As corrected through Wednesday, June 29, 2016


[*1]
 Dealy-Doe-Eyes Maddux, Appellant, v Ronald R. Schur, Jr., Respondent.

Dealy-Doe-Eyes Maddux, St. Johnsville, appellant pro se.

Lynch, J. Appeal from an order of the Supreme Court (Aulisi, J.), entered July 18, 2014 in Fulton County, which granted defendant's motion to dismiss the complaint.

For more than a decade, plaintiff has pursued an ongoing course of litigation seeking to hold defendant liable for his alleged legal malpractice. One such action for legal malpractice proceeded to trial and was dismissed by Supreme Court upon defendant's motion at the close of plaintiff's proof.[FN*] Thereafter, defendant moved to dismiss this purported legal malpractice action on the ground that, among other things, plaintiff failed to file a summons or summons with notice. Supreme Court granted defendant's motion, and plaintiff now appeals.

We affirm. "An action is commenced by filing a summons and complaint or summons with notice in accordance with [CPLR 2102]" (CPLR 304 [a]). The failure to file the papers required to commence an action constitutes a nonwaivable, jurisdictional defect (see Matter of Miller v Waters, 51 AD3d 113, 116 [2008]; Sangiacomo v County of Albany, 302 AD2d 769, 771 [2003]), and such a defect is not subject to correction under CPLR 2001 (see Goldenberg v Westchester County Health Care Corp., 16 NY3d 323, 328 [2011]; Fox v City of Utica, 133 AD3d 1229, 1230 [2015]; DeJoy v Ehmann, 114 AD3d 1288, 1289 [2014], lv denied 23 NY3d 901 [2014]). Here, although plaintiff purchased an index number and filed a complaint, she never filed a summons or summons with notice. Given plaintiff's failure, the purported action was a nullity, and Supreme Court properly dismissed it for want of subject matter jurisdiction (see O'Brien v Contreras, 126 AD3d 958, 958 [2015]; Sangiacomo v County of Albany, 302 AD2d at 772). Moreover, to the extent that the complaint raised claims that were identical to those previously litigated and dismissed after a trial, such claims were barred by principles of res [*2]judicata (see Bluff Point Townhouse Owners Assn., Inc. v Kapsokefalos, 129 AD3d 1267, 1267-1268 [2015], lv denied 26 NY3d 910 [2015]; Wasson v Bond, 97 AD3d 1093, 1094 [2012]). Plaintiff's remaining contentions have been examined and found to be without merit.

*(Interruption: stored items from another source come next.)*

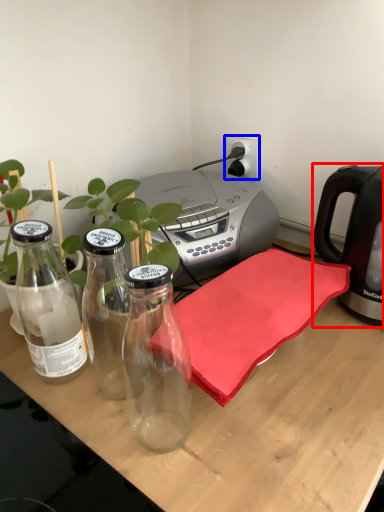 Question: Which of the following is the farthest to the observer, kettle (highlighted by a red box) or electric outlet (highlighted by a blue box)?

Choices:
 (A) kettle
 (B) electric outlet

Answer: (B) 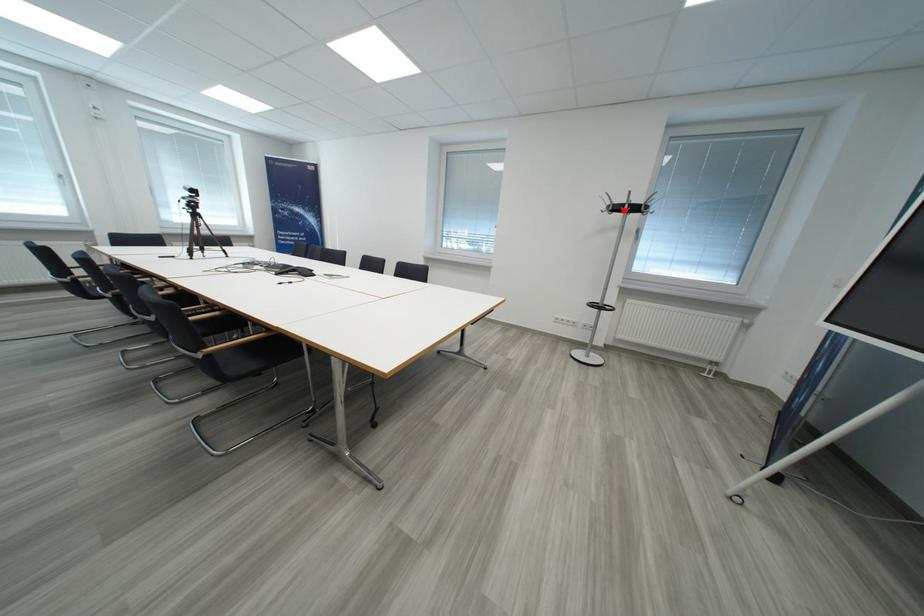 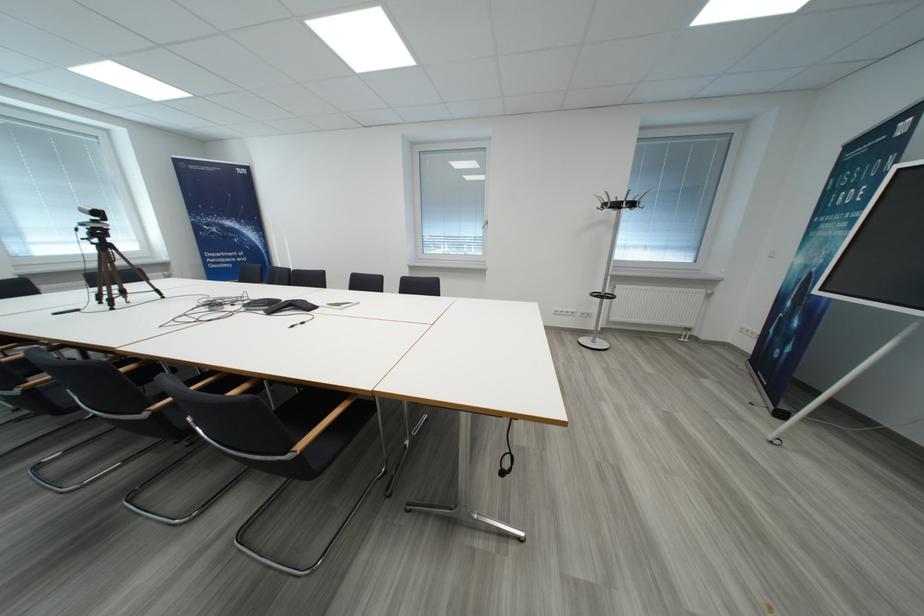 Question: I am providing you with two images of the same scene from different viewpoints. A red point is marked on the first image. Is the red point's position out of view in image 2?

Choices:
 (A) Yes
 (B) No

Answer: (B) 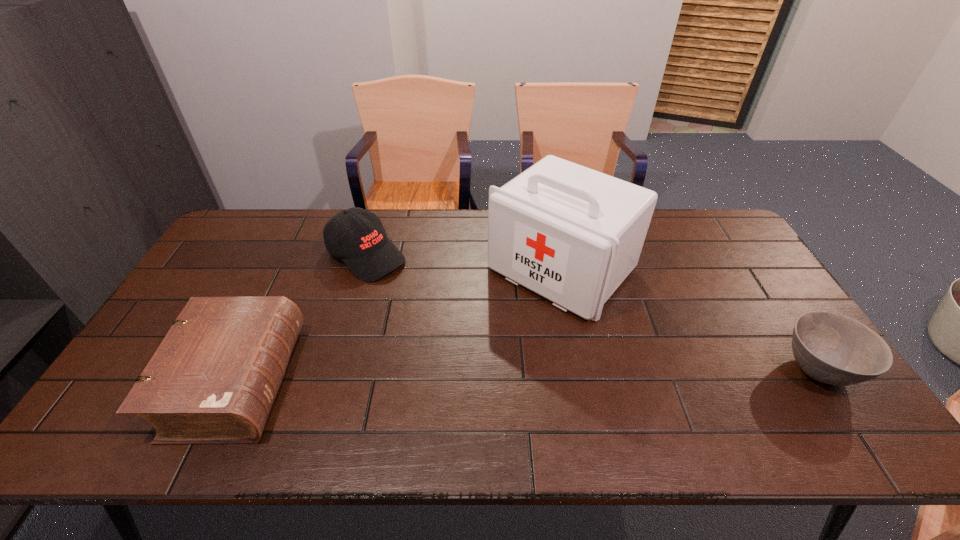 Image resolution: width=960 pixels, height=540 pixels. I want to click on free region located 0.160m on the front-facing side of the baseball cap, so click(x=427, y=298).

At what (x,y) coordinates should I click in order to perform the action: click on vacant space located on the front-facing side of the tallest object. Please return your answer as a coordinate pair (x, y). Looking at the image, I should click on (502, 328).

At what (x,y) coordinates should I click in order to perform the action: click on vacant point located 0.090m on the front-facing side of the tallest object. Please return your answer as a coordinate pair (x, y). Looking at the image, I should click on (500, 330).

Where is `free space located 0.200m on the front-facing side of the tallest object`? free space located 0.200m on the front-facing side of the tallest object is located at coordinates pos(474,355).

The width and height of the screenshot is (960, 540). I want to click on baseball cap positioned at the far edge, so click(357, 236).

I want to click on the first-aid kit that is at the far edge, so click(x=571, y=234).

Identify the location of Bible at the near edge. (213, 380).

Find the location of `bowl situated at the near edge`. bowl situated at the near edge is located at coordinates (831, 348).

This screenshot has width=960, height=540. What are the coordinates of `object at the left edge` in the screenshot? It's located at (213, 380).

Where is `object situated at the right edge`? object situated at the right edge is located at coordinates (831, 348). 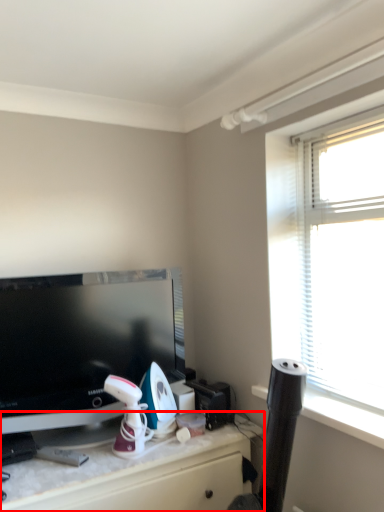 Question: From the image's perspective, what is the correct spatial positioning of desk (annotated by the red box) in reference to television?

Choices:
 (A) above
 (B) below

Answer: (B) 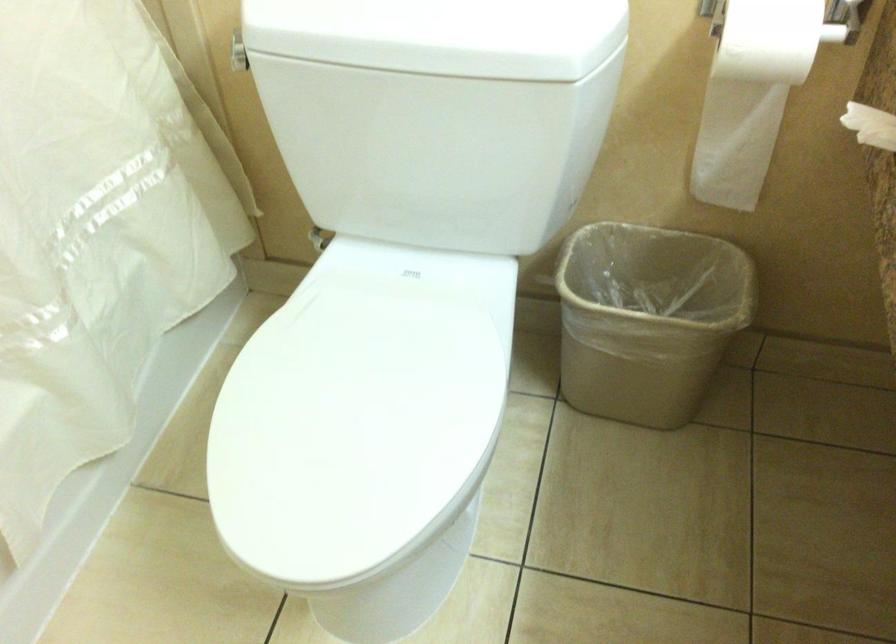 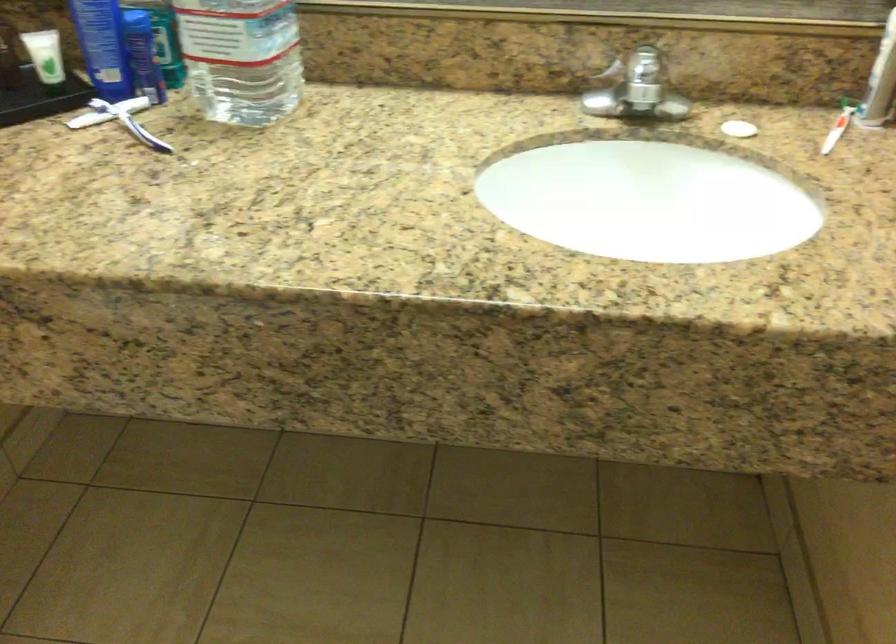 First-person continuous shooting, in which direction is the camera rotating?

The rotation direction of the camera is right-down.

McCarthy, J.P., Egan Jr., Rose and Aarons, JJ., concur. Ordered that the order is affirmed, without costs.

Footnotes


Footnote *:This Court affirmed Supreme Court's subsequent orders denying plaintiff's motions to vacate the order of dismissal (Maddux v Schur, 83 AD3d 1156 [2011]; Maddux v Schur, 53 AD3d 738 [2008]).